-- Prompt --
Filter the entries below, keeping every line that has the word "macaroon".

Start of Records for this task

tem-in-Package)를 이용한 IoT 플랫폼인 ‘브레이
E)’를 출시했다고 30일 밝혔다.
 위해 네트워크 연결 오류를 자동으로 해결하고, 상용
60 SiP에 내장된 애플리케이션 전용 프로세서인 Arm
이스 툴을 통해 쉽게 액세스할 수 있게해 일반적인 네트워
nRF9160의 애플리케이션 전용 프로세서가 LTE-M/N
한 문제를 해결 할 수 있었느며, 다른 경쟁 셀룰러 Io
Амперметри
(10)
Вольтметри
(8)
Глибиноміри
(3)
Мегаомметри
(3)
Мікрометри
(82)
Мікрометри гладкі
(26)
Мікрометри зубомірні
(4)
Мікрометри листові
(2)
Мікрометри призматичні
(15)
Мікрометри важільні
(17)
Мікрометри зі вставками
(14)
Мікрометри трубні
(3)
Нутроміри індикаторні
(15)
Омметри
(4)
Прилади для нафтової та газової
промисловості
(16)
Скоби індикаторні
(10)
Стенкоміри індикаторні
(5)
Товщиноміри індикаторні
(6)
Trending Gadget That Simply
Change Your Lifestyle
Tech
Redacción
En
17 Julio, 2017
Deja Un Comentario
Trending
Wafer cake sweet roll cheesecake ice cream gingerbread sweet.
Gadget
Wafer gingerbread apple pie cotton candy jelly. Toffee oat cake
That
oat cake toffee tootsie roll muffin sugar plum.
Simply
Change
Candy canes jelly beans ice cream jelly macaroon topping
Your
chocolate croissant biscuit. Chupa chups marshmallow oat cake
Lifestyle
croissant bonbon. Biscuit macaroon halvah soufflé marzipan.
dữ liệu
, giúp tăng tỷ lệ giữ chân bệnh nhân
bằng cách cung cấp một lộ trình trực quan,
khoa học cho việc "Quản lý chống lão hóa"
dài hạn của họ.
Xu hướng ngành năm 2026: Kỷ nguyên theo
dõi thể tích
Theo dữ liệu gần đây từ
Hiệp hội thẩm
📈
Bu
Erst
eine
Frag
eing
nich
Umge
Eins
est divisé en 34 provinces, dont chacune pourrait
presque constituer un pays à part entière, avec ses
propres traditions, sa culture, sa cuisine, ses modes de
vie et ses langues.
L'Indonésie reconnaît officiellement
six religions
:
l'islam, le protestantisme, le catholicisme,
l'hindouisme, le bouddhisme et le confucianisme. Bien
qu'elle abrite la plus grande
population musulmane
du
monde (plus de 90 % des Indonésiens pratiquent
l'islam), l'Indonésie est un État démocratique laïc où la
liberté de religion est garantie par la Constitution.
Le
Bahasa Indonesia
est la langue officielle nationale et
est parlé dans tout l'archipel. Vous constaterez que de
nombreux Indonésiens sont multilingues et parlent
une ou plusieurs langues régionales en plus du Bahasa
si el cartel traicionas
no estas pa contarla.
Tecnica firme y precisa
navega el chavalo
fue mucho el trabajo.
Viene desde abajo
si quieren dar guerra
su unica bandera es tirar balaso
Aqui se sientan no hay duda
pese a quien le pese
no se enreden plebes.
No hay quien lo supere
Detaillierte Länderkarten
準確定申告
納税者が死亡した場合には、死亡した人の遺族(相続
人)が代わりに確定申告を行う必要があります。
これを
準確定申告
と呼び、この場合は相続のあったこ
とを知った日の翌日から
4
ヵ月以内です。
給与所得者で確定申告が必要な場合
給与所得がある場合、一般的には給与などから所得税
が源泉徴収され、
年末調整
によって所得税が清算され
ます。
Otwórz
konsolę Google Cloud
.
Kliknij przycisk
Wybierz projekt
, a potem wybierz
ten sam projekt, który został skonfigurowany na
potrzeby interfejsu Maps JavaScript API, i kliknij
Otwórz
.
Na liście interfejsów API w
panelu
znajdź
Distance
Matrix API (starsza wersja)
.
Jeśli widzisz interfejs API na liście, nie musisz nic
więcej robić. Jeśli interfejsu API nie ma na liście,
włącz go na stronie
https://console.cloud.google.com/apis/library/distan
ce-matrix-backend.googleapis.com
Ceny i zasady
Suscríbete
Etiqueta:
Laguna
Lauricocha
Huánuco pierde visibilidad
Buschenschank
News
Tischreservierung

End of Records for this task

-- Reply --
Candy canes jelly beans ice cream jelly macaroon topping
croissant bonbon. Biscuit macaroon halvah soufflé marzipan.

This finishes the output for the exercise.